Baik

On Rabu, 09 Februari 2011 / By Gavrila Ramona Menayang / Reply
Sejak SD sampai sekarang, tahun ketiga dia berkuliah di Yogyakarta, Arya terkenal sebagai 'orang baik'. Ia tidak punya musuh dan tidak ada sekelompok orang yang rutin membicarakannya di belakang. Tapi Arya sendiri tidak pernah merasa benar-benar 'baik'. Semua karena kumpulan suara-suara ramai dalam kepalanya sendiri.
***

"Terima kasih ya, Dik," ibu hamil itu tersenyum lebar kepada Arya, seraya menduduki kursi kosong yang tadinya tempat Arya.

"Sama-sama, Bu," kata Arya sambil balas tersenyum.

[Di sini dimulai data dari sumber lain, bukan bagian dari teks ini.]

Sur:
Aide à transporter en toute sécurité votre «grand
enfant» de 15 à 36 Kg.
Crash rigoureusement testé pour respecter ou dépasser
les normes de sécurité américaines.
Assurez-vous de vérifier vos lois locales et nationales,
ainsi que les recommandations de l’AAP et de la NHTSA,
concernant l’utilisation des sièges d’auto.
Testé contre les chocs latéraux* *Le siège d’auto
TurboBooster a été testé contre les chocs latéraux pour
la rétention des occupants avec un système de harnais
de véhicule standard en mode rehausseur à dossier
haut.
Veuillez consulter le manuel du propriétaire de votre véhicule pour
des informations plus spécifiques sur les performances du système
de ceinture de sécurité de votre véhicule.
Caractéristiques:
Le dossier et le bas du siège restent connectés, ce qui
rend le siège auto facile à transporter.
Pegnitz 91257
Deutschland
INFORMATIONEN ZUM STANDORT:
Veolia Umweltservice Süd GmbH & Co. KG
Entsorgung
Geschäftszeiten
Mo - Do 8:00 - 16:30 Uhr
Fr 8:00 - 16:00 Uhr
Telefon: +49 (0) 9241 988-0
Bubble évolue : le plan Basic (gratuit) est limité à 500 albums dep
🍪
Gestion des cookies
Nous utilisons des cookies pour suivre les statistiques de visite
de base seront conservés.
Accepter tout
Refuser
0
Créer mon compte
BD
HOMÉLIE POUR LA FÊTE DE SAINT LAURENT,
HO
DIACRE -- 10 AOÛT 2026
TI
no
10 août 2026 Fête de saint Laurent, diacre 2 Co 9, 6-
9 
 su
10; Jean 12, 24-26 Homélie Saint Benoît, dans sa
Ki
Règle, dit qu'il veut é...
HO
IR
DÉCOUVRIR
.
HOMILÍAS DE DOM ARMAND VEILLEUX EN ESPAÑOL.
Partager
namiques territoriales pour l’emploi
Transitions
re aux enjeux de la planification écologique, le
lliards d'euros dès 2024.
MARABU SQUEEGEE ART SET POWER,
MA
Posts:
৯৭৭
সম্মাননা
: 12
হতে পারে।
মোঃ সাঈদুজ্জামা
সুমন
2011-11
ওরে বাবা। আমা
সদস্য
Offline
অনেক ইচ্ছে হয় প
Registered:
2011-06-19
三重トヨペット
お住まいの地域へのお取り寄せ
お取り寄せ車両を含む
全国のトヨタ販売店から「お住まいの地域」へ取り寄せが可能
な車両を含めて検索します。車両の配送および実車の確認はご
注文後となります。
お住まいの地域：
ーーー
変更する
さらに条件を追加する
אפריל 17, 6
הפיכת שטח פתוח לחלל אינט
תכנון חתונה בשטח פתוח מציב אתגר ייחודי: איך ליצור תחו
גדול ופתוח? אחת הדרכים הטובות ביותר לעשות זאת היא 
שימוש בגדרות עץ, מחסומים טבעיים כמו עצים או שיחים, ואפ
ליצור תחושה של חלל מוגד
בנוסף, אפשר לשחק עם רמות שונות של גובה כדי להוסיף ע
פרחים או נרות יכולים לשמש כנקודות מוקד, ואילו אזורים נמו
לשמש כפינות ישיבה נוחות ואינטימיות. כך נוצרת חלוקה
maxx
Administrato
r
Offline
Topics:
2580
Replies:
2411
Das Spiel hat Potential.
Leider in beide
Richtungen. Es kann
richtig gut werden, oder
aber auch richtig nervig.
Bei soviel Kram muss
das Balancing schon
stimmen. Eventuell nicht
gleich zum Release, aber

Lalu, seperti biasa, suara-suara ramai memenuhi pikirannya:
Hei, lihat tuh. Cewek itu ngeliatin loe dengan pandangan kagum. Pasti dia pikir, Wah baik banget nih cowok. Jarang-jarang ada yang kayak gitu.
Alah, jangan pura-pura tidak tahulah...
Memang reaksi seperti itu kan yang loe harapkan?
Alah... akui, ayo, akui: loe haus pujian.
Kalau suatu hari loe harus berbuat baik tanpa ada penonton, bagaimana, coba?
Kalau bahkan orang yang loe tolong nggak kenal sama loe, bagaimana?
...
Ah, mungkin loe tetep bakal 'baik', ya, paling tidak loe dapat pujian dari diri loe sendiri kan? Hi hi hi...
Ha ha ha.
Baik apa munafik, tuh?
Tulus apa bulus, tuh?
He he he.
***

Arya menutup matanya, memakai head set dan bernyanyi keras-keras. Kadang-kadang musik bisa menutupi suara-suara berisik itu.